Eligibility criteria

• Subjects must meet all the following inclusion criteria to be eligible for participation in this study:
• • The subject fully understands the requirements of the study and voluntarily signs the ICF.
• • At least 18 years of age at the time of informed consent.
• • Life expectancy of 3 months or more.
• • Eastern Cooperative Oncology Group (ECOG) performance status 0 or 1.
• • Subjects with histologically or cytologically confirmed locally advanced or metastatic solid tumor harboring KRAS G12D mutation; subjects must be refractory or intolerable to standard treatment, or have no standard treatment available, etc.
• • Patients with adequate cardiac, liver, renal function, etc.
• • Exclusion Criteria
• Subjects will be excluded if they meet any of the following criteria:
• • Leptomeningeal disease or Active central nervous system (CNS) metastases.
• • Prior systemic anti-cancer treatment within 21 days or 5 half-lives (whichever is shorter will be used as the criteria) prior to the first dose of study drug.
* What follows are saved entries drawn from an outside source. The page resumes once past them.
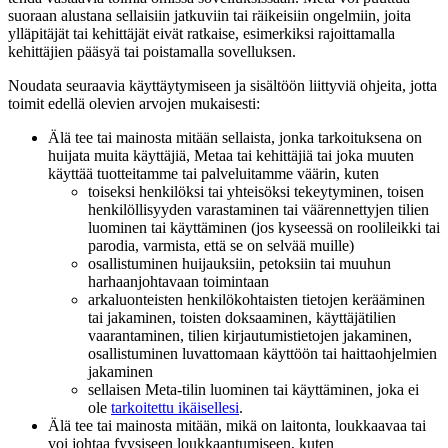
suoraan alustana sellaisiin jatkuviin tai räikeisiin ongelmiin, joita
ylläpitäjät tai kehittäjät eivät ratkaise, esimerkiksi rajoittamalla
kehittäjien pääsyä tai poistamalla sovelluksen.
Noudata seuraavia käyttäytymiseen ja sisältöön liittyviä ohjeita, jotta
toimit edellä olevien arvojen mukaisesti:
Älä tee tai mainosta mitään sellaista, jonka tarkoituksena on
huijata muita käyttäjiä, Metaa tai kehittäjiä tai joka muuten
käyttää tuotteitamme tai palveluitamme väärin, kuten
toiseksi henkilöksi tai yhteisöksi tekeytyminen, toisen
henkilöllisyyden varastaminen tai väärennettyjen tilien
luominen tai käyttäminen (jos kyseessä on roolileikki tai
parodia, varmista, että se on selvää muille)
osallistuminen huijauksiin, petoksiin tai muuhun
harhaanjohtavaan toimintaan
arkaluonteisten henkilökohtaisten tietojen kerääminen
tai jakaminen, toisten doksaaminen, käyttäjätilien
vaarantaminen, tilien kirjautumistietojen jakaminen,
osallistuminen luvattomaan käyttöön tai haittaohjelmien
jakaminen
sellaisen Meta-tilin luominen tai käyttäminen, joka ei
ole
tarkoitettu ikäisellesi
.
Älä tee tai mainosta mitään, mikä on laitonta, loukkaavaa tai
voi johtaa fyysiseen loukkaantumiseen, kuten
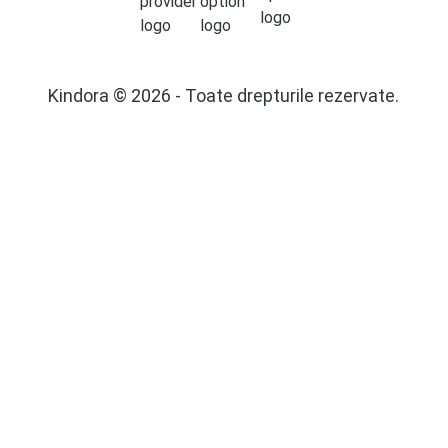
Kindora © 2026 - Toate drepturile rezervate.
• • Radical radiation within 4 weeks prior to the first dose of study drug; palliative radiotherapy within 1 week prior to the first dose of study drug.
• • Any unresolved Grade 2 or higher toxicity from previous anticancer therapy except alopecia.
• • Has participated in a study of investigational agent and received the investigational agent within 21 days or 5 half-lives, if known (whichever is shorter) prior to the first dose of study drug.
• • History of interstitial lung disease (ILD), drug induced IDL, or current active pneumonitis, radiation pneumonitis requiring therapeutic intervention, or uncontrolled other lung disease.
• • Any of the following in the past 6 months: myocardial infarction, unstable angina, symptomatic congestive heart failure, stroke or transient ischemic attack, pulmonary embolism.
• • Prior treatment with KRAS G12D targeted therapy.
• • Has a history or current evidence of any severe condition, concurrent therapy, or laboratory abnormality that might confound the interpretation of the study results, interfere with the subject's participation for the full duration of the trial, or is not in the best interest of the subject to participate, in the opinion of the investigator.